Brindisi. Una mattina di agosto che sembrava come tante, ma che si è trasformata in un incubo silenzioso all’interno della Questura. Sandra Manfrè, 35 anni, vice questore aggiunto e vicedirigente della squadra mobile, è stata trovata senza vita nel suo ufficio. Un colpo secco, partito dalla sua pistola d’ordinanza. Nessun biglietto, nessun preavviso. Solo uno sparo e il vuoto.
I colleghi, sconvolti, hanno immediatamente allertato il 118. Ma era già troppo tardi.
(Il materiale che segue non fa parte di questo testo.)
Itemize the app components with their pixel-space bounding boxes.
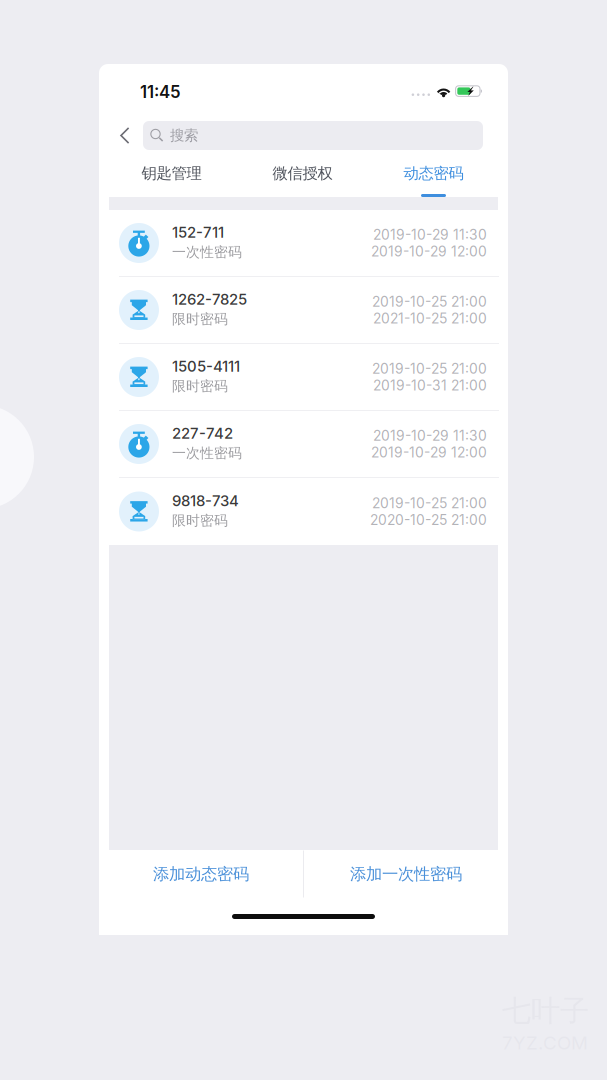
button[interactable]: 227-742 xyxy=(99,411,508,478)
staticText: 2019-10-29 12:00 xyxy=(371,243,487,260)
staticText: 一次性密码 xyxy=(172,444,242,462)
staticText: 2019-10-29 11:30 xyxy=(373,226,487,243)
staticText: 227-742 xyxy=(172,424,233,442)
button[interactable]: Back xyxy=(113,120,136,150)
staticText: 2019-10-29 11:30 xyxy=(373,427,487,444)
button[interactable]: 添加动态密码 xyxy=(99,850,303,898)
staticText: 微信授权 xyxy=(272,164,332,183)
staticText: 一次性密码 xyxy=(172,243,242,261)
button[interactable]: 微信授权 xyxy=(237,155,368,197)
staticText: 2019-10-25 21:00 xyxy=(372,495,487,512)
staticText: 限时密码 xyxy=(172,512,228,529)
button[interactable]: 钥匙管理 xyxy=(106,155,237,197)
staticText: 9818-734 xyxy=(172,492,239,510)
button[interactable]: 动态密码 xyxy=(368,155,499,197)
staticText: 动态密码 xyxy=(404,164,464,183)
button[interactable]: 1505-4111 xyxy=(99,344,508,411)
staticText: 钥匙管理 xyxy=(142,164,202,183)
button[interactable]: 添加一次性密码 xyxy=(304,850,508,898)
staticText: 添加一次性密码 xyxy=(350,864,462,884)
staticText: 限时密码 xyxy=(172,377,228,395)
button[interactable]: 1262-7825 xyxy=(99,277,508,344)
button[interactable]: 9818-734 xyxy=(99,478,508,545)
staticText: 1262-7825 xyxy=(172,290,247,308)
staticText: 11:45 xyxy=(140,82,181,102)
staticText: 1505-4111 xyxy=(172,357,240,375)
staticText: 搜索 xyxy=(170,126,198,144)
staticText: 2019-10-31 21:00 xyxy=(373,377,487,394)
staticText: 添加动态密码 xyxy=(153,864,249,884)
staticText: 2020-10-25 21:00 xyxy=(370,512,487,528)
staticText: 2021-10-25 21:00 xyxy=(373,310,487,327)
staticText: 152-711 xyxy=(172,223,224,241)
staticText: 限时密码 xyxy=(172,310,228,328)
staticText: 2019-10-25 21:00 xyxy=(372,360,487,377)
button[interactable]: 152-711 xyxy=(99,210,508,277)
button[interactable]: 搜索 xyxy=(143,121,483,150)
staticText: 2019-10-25 21:00 xyxy=(372,293,487,310)
staticText: 2019-10-29 12:00 xyxy=(371,444,487,461)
I sanitari non hanno potuto fare altro che constatare la morte della giovane funzionaria. Sul posto è accorso anche il procuratore facente funzioni di Brindisi per dare il via alle prime indagini. Ma il silenzio è stato l’unico testimone.
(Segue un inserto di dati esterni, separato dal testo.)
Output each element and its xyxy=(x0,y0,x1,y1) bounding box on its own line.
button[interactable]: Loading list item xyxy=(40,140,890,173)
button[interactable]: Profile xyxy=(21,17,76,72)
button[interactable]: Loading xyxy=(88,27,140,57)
Nessuno, tra i colleghi, amici o familiari, riesce a comprendere cosa abbia potuto spingere una donna stimata, madre di un bambino di tre anni, con una brillante carriera alle spalle, a compiere un gesto così estremo. O forse qualcuno lo sa, ma preferisce tacere.
Il gesto estremo di Sandra getta ombre inquietanti sull’ambiente lavorativo delle forze dell’ordine. Stress? Pressioni interne? Solitudine istituzionale? C’è chi parla di dinamiche interne alla Questura troppo spesso ignorate. C’è chi sussurra che quel silenzio, più che dolore, sia omertà. Ma nessuno ha ancora il coraggio di rompere il muro.
Una madre. Una moglie. Una servitrice dello Stato. Una tragedia che impone domande scomode, ma necessarie. Quanto pesa il dovere quando l’istituzione smette di ascoltare?